Two years ago the Washington Post reported that the Immigration and Customs Enforcement agency brought dangerous Mexican drug traffickers to the U.S. who, while continuing their criminal activities in Mexico and the U.S., also served as informants to the federal authorities in their war on drugs.
In June, Operation Fast and Furious came to light where the Bureau of Alcohol, Tobacco, Firearms and Explosives (ATF) allowed suspicious straw-purchasers of firearms to buy weapons in the U.S. and smuggle them into Mexico. The purpose was to track the guns all the way to the ultimate buyer—a Mexican drug trafficking organization. Overall, the ATF facilitated the purchase of hundreds of guns by Mexican cartels. Many were later found in crime scenes in Mexico, including one where a U.S. Border Patrol agent was assassinated.
On Sunday, the New York Times reported that the Drug Enforcement Agency has been laundering millions of dollars for Mexican cartels. The goal of the undercover mission is to follow the money all the way up to the top ranks of the criminal organizations. However, as the NYT notes, “So far there are few signs that following the money has disrupted the cartels’ operations and little evidence that Mexican drug traffickers are feeling any serious financial pain.”
So there we have it: in the name of the war on drugs, the federal government has provided safe havens to Mexican drug traffickers, facilitated their purchase of powerful firearms, and has even laundered millions of dollars for the cartels.

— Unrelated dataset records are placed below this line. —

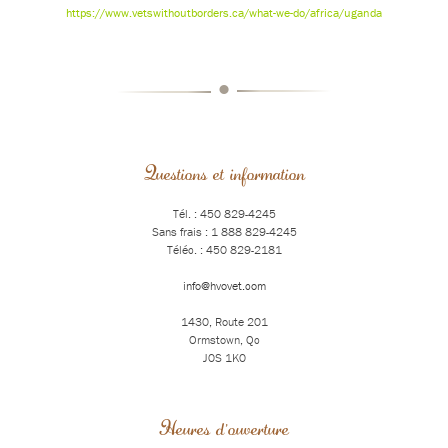
https://www.vetswithoutborders.ca/what-we-do/africa/uganda
•
Questions et information
Tél. : 450 829-4245
Sans frais : 1 888 829-4245
Téléc. : 450 829-2181
info@hvovet.com
1430, Route 201
Ormstown, Qc
J0S 1K0
Heures d'ouverture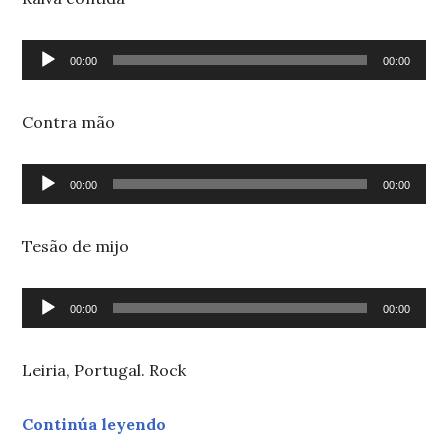
Reproductor
00:00
00:00
de
audio
Contra mão
Reproductor
00:00
00:00
de
audio
Tesão de mijo
Reproductor
00:00
00:00
de
audio
Leiria, Portugal. Rock
«277 Esquerda»
Continúa leyendo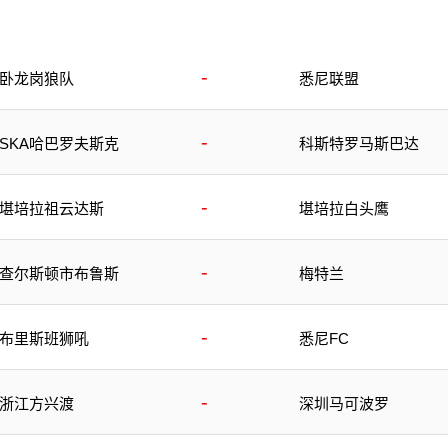
-
卧龙岗狼队
悉尼联盟
-
SKA哈巴罗夫斯克
科斯特罗马斯巴达
-
堪培拉祖云达斯
堪培拉白头鹰
-
查尔斯顿市布鲁斯
梅特兰
-
布里斯班狮吼
悉尼FC
-
浙江方兴渡
深圳马可波罗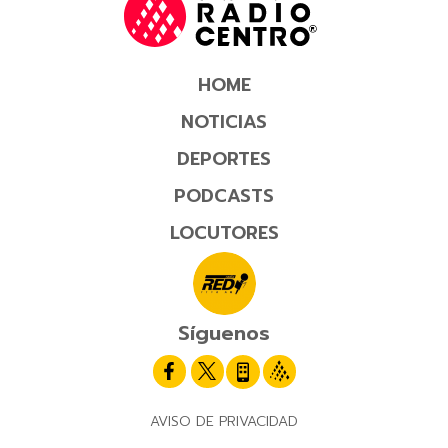
HOME
NOTICIAS
DEPORTES
PODCASTS
LOCUTORES
Síguenos
AVISO DE PRIVACIDAD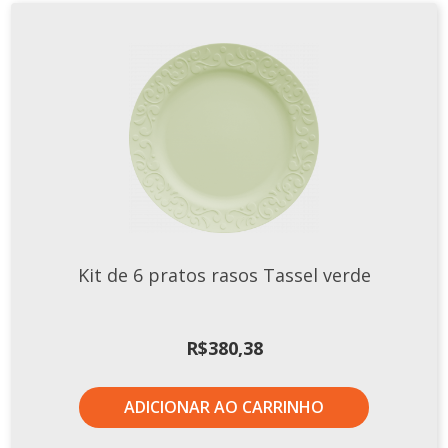
Kit de 6 pratos rasos Tassel verde
R$
380,38
ADICIONAR AO CARRINHO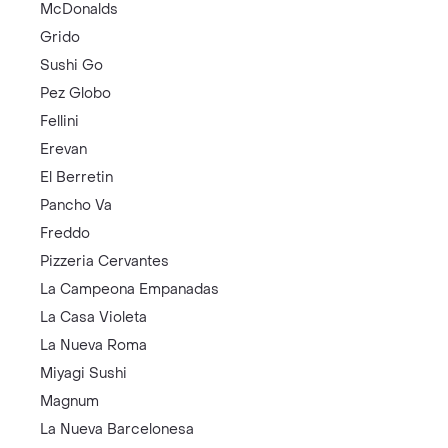
McDonalds
Grido
Sushi Go
Pez Globo
Fellini
Erevan
El Berretin
Pancho Va
Freddo
Pizzeria Cervantes
La Campeona Empanadas
La Casa Violeta
La Nueva Roma
Miyagi Sushi
Magnum
La Nueva Barcelonesa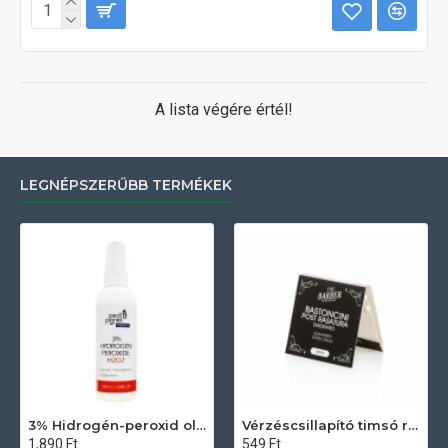
A lista végére értél!
LEGNÉPSZERŰBB TERMÉKEK
3% Hidrogén-peroxid oldat (sebfertőtlenítő) 100ml
Vérzéscsillapító timsó rúd 20db
1,890 Ft
549 Ft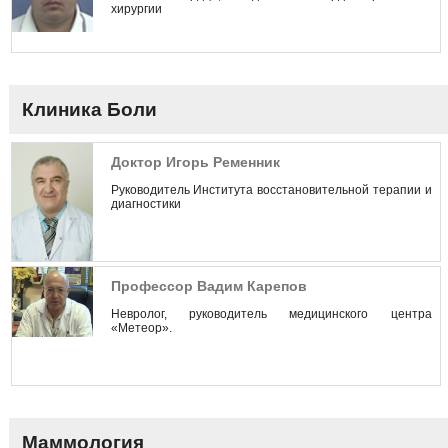
хирургии
Клиника Боли
Доктор Игорь Ременник
Руководитель Института восстановительной терапии и
диагностики
Профессор Вадим Карепов
Невролог, руководитель медицинского центра
«Метеор».
Маммология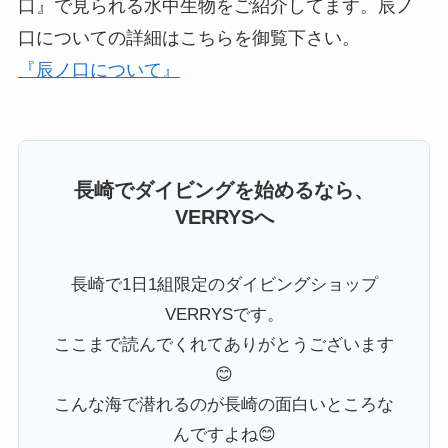
口』で見られる水中生物をご紹介してます。辰ノ
口についての詳細はこちらを御覧下さい。
『辰ノ口について』
長崎でダイビングを始めるなら、
VERRYSへ
長崎で1日1組限定のダイビングショップ
VERRYSです。
ここまで読んでくれてありがとうございます
😊
こんな海で潜れるのが長崎の面白いところな
んですよね😊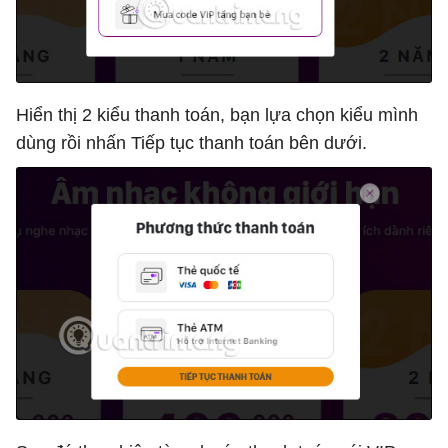
Hiển thị 2 kiểu thanh toán, bạn lựa chọn kiểu mình
dùng rồi nhấn Tiếp tục thanh toán bên dưới.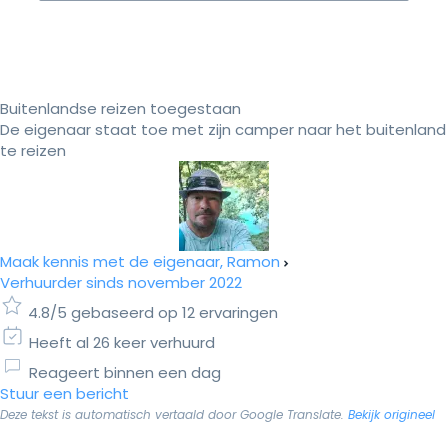
Buitenlandse reizen toegestaan
De eigenaar staat toe met zijn camper naar het buitenland
te reizen
Maak kennis met de eigenaar, Ramon
Verhuurder sinds november 2022
4.8/5 gebaseerd op 12 ervaringen
Heeft al 26 keer verhuurd
Reageert binnen een dag
Stuur een bericht
Deze tekst is automatisch vertaald door Google Translate.
Bekijk origineel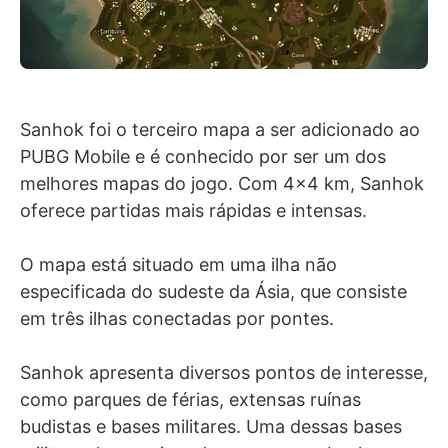
Sanhok foi o terceiro mapa a ser adicionado ao
PUBG Mobile e é conhecido por ser um dos
melhores mapas do jogo. Com 4×4 km, Sanhok
oferece partidas mais rápidas e intensas.
O mapa está situado em uma ilha não
especificada do sudeste da Ásia, que consiste
em três ilhas conectadas por pontes.
Sanhok apresenta diversos pontos de interesse,
como parques de férias, extensas ruínas
budistas e bases militares. Uma dessas bases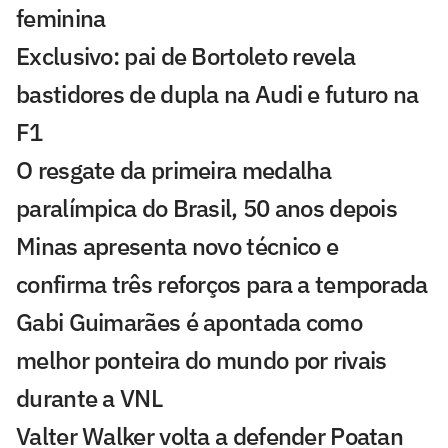
feminina
Exclusivo: pai de Bortoleto revela
bastidores de dupla na Audi e futuro na
F1
O resgate da primeira medalha
paralímpica do Brasil, 50 anos depois
Minas apresenta novo técnico e
confirma três reforços para a temporada
Gabi Guimarães é apontada como
melhor ponteira do mundo por rivais
durante a VNL
Valter Walker volta a defender Poatan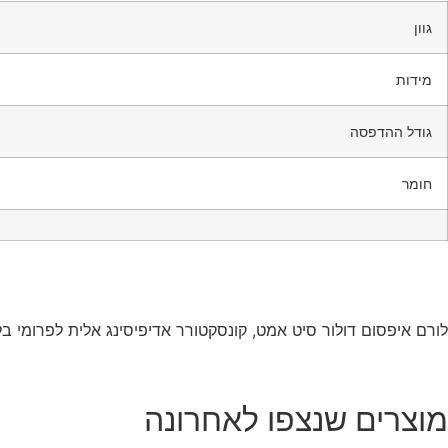
גוון
מידות
גודל ההדפסה
חומר
לורם איפסום דולור סיט אמט, קונסקטורר אדיפיסינג אלית לפרומי בל
מוצרים שנצפו לאחרונה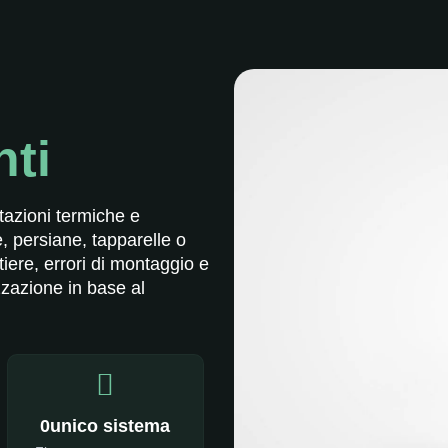
nti
tazioni termiche e
e, persiane, tapparelle o
iere, errori di montaggio e
zazione in base al
0
unico sistema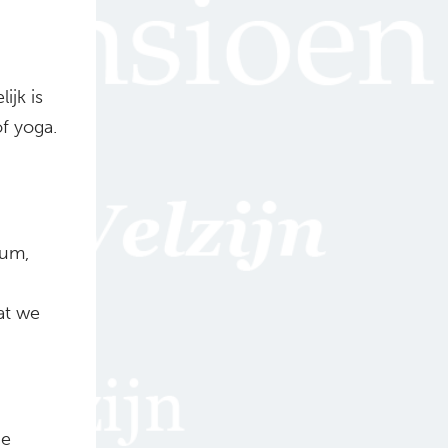
ijk is
f yoga.
mum,
at we
de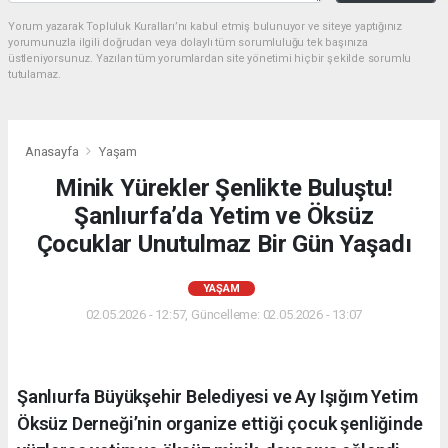
Yorum yazarak Topluluk Kuralları’nı kabul etmiş bulunuyor ve siteye yaptığınız
yorumunuzla ilgili doğrudan veya dolaylı tüm sorumluluğu tek başınıza
üstleniyorsunuz. Yazılan tüm yorumlardan site yönetimi hiçbir şekilde sorumlu
tutulamaz.
Anasayfa
Yaşam
Minik Yürekler Şenlikte Buluştu!
Şanlıurfa’da Yetim ve Öksüz
Çocuklar Unutulmaz Bir Gün Yaşadı
YAŞAM
02.05.2026 - 12:57, Güncelleme: 02.05.2026 - 13:07
Şanlıurfa Büyükşehir Belediyesi ve Ay Işığım Yetim
Öksüz Derneği’nin organize ettiği çocuk şenliğinde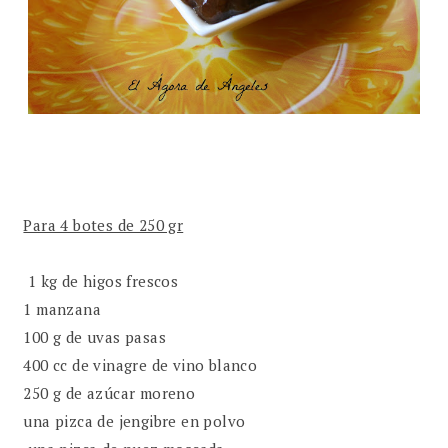
Para 4 botes de 250 gr
1 kg de higos frescos
1 manzana
100 g de uvas pasas
400 cc de vinagre de vino blanco
250 g de azúcar moreno
una pizca de jengibre en polvo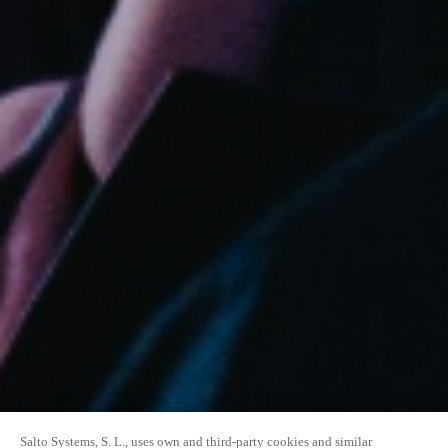
Salto Systems, S. L., uses own and third-party cookies and similar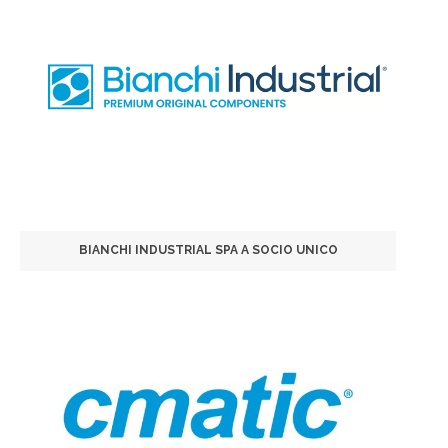
BIANCHI INDUSTRIAL SPA A SOCIO UNICO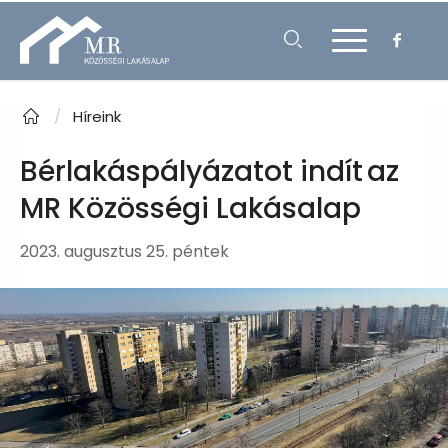
/
Híreink
Bérlakáspályázatot indít az
MR Közösségi Lakásalap
2023. augusztus 25. péntek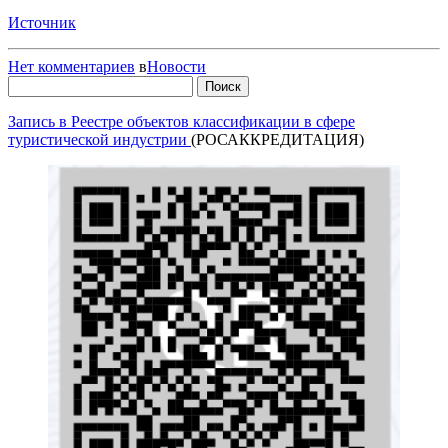
Источник
Нет комментариев
в
Новости
Найти:
Запись в Реестре объектов классификации в сфере
туристической индустрии
(РОСАККРЕДИТАЦИЯ)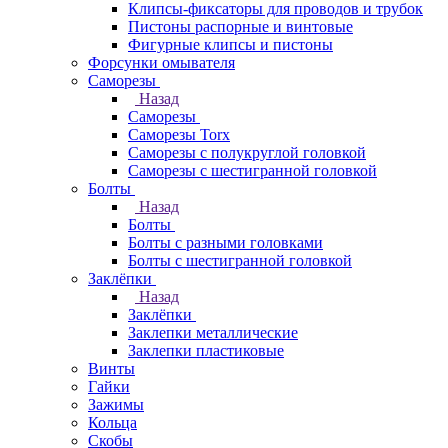
Клипсы-фиксаторы для проводов и трубок
Пистоны распорные и винтовые
Фигурные клипсы и пистоны
Форсунки омывателя
Саморезы
Назад
Саморезы
Саморезы Torx
Саморезы с полукруглой головкой
Саморезы с шестигранной головкой
Болты
Назад
Болты
Болты с разными головками
Болты с шестигранной головкой
Заклёпки
Назад
Заклёпки
Заклепки металлические
Заклепки пластиковые
Винты
Гайки
Зажимы
Кольца
Скобы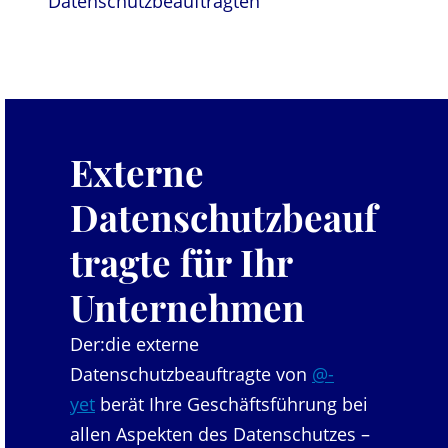
Datenschutzbeauftragten
Externe
Datenschutzbeauf
tragte für Ihr
Unternehmen
Der:die externe
Datenschutzbeauftragte von
@-
yet
berät Ihre Geschäftsführung bei
allen Aspekten des Datenschutzes –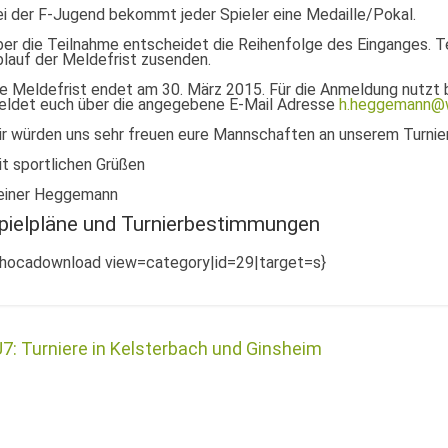
i der F-Jugend bekommt jeder Spieler eine Medaille/Pokal.
er die Teilnahme entscheidet die Reihenfolge des Einganges. 
lauf der Meldefrist zusenden.
e Meldefrist endet am 30. März 2015. Für die Anmeldung nutzt 
eldet euch über die angegebene E-Mail Adresse
h.heggemann@
r würden uns sehr freuen eure Mannschaften an unserem Turnier
t sportlichen Grüßen
einer Heggemann
pielpläne und Turnierbestimmungen
phocadownload view=category|id=29|target=s}
7: Turniere in Kelsterbach und Ginsheim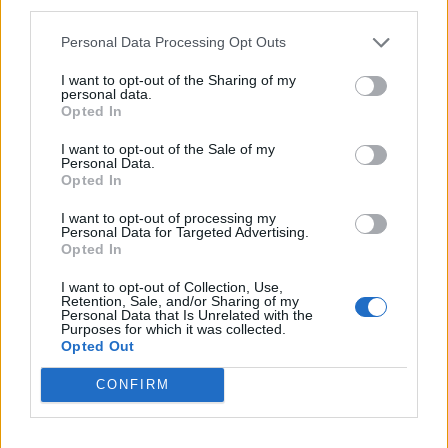
third parties.
откриха под кафене за сладолед в
Полша
Personal Data Processing Opt Outs
07.08.2026 / 16:00
I want to opt-out of the Sharing of my
personal data.
Opted In
I want to opt-out of the Sale of my
Personal Data.
Opted In
I want to opt-out of processing my
Personal Data for Targeted Advertising.
Opted In
I want to opt-out of Collection, Use,
Retention, Sale, and/or Sharing of my
Personal Data that Is Unrelated with the
Purposes for which it was collected.
Opted Out
Изкуствен интелект за първи път
CONFIRM
създаде нови жизнеспособни вируси
07.08.2026 / 15:30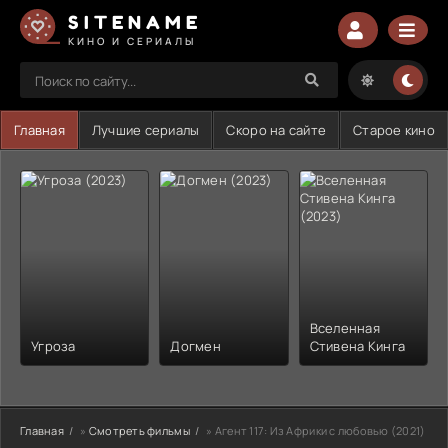
SITENAME
КИНО И СЕРИАЛЫ
Главная
Лучшие сериалы
Скоро на сайте
Старое кино
Вселенная
Угроза
Догмен
Стивена Кинга
Главная
»
Смотреть фильмы
» Агент 117: Из Африки с любовью (2021)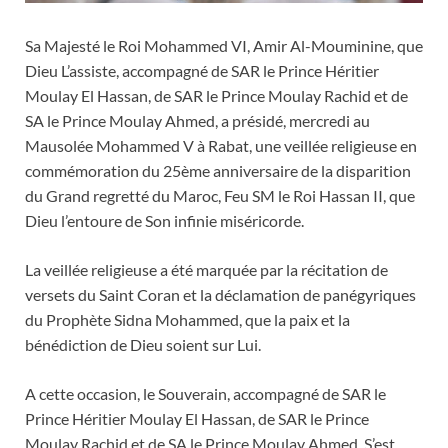
Sa Majesté le Roi Mohammed VI, Amir Al-Mouminine, que
Dieu L’assiste, accompagné de SAR le Prince Héritier
Moulay El Hassan, de SAR le Prince Moulay Rachid et de
SA le Prince Moulay Ahmed, a présidé, mercredi au
Mausolée Mohammed V à Rabat, une veillée religieuse en
commémoration du 25ème anniversaire de la disparition
du Grand regretté du Maroc, Feu SM le Roi Hassan II, que
Dieu l’entoure de Son infinie miséricorde.
La veillée religieuse a été marquée par la récitation de
versets du Saint Coran et la déclamation de panégyriques
du Prophète Sidna Mohammed, que la paix et la
bénédiction de Dieu soient sur Lui.
A cette occasion, le Souverain, accompagné de SAR le
Prince Héritier Moulay El Hassan, de SAR le Prince
Moulay Rachid et de SA le Prince Moulay Ahmed, S’est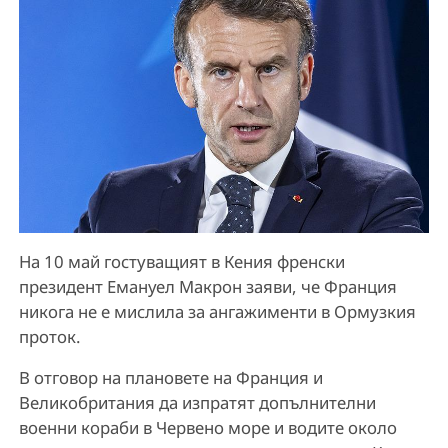
На 10 май гостуващият в Кения френски
президент Емануел Макрон заяви, че Франция
никога не е мислила за ангажименти в Ормузкия
проток.
В отговор на плановете на Франция и
Великобритания да изпратят допълнителни
военни кораби в Червено море и водите около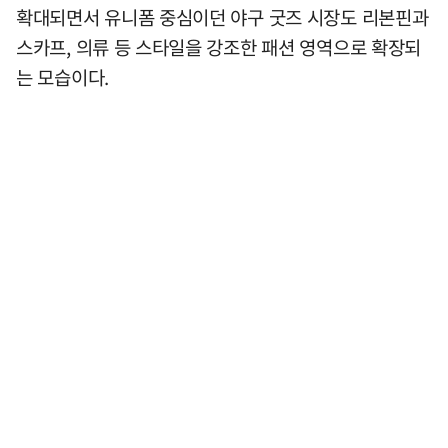
확대되면서 유니폼 중심이던 야구 굿즈 시장도 리본핀과
스카프, 의류 등 스타일을 강조한 패션 영역으로 확장되
는 모습이다.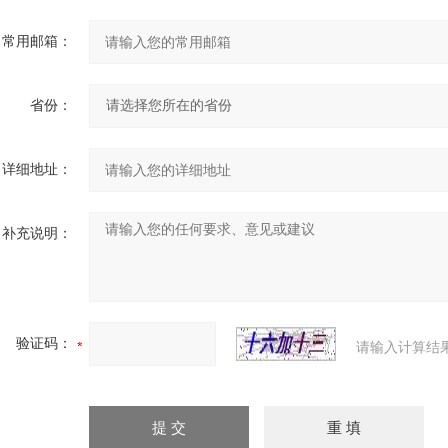
常用邮箱：
省份：
详细地址：
补充说明：
验证码：
请输入计算结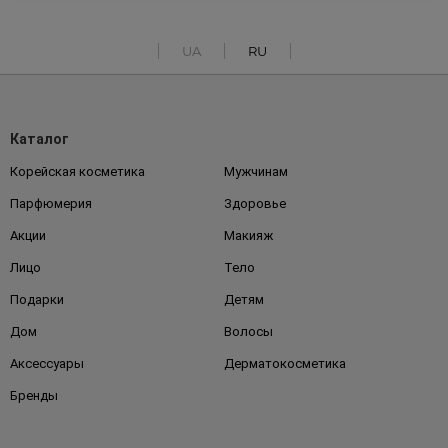
UA
RU
Каталог
Корейская косметика
Мужчинам
Парфюмерия
Здоровье
Акции
Макияж
Лицо
Тело
Подарки
Детям
Дом
Волосы
Аксессуары
Дерматокосметика
Бренды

After spending millions of dollars toward fighting the drug war in Mexico, the United States has little to show for its efforts. It seems Washington is becoming more desperate each year to produce new leads and results. These three incidents display a stunning lack of foresight and borders on the federal government aiding the Mexican drug cartels, with little to show in return. The unintended consequences of these programs aimed at dismantling the cartels would be laughable were it not for the thousands that have died in Mexico’s drug related violence.
It is time for the United States to rethink the war on drugs and consider policies that will successfully undermine the Mexican drug cartels.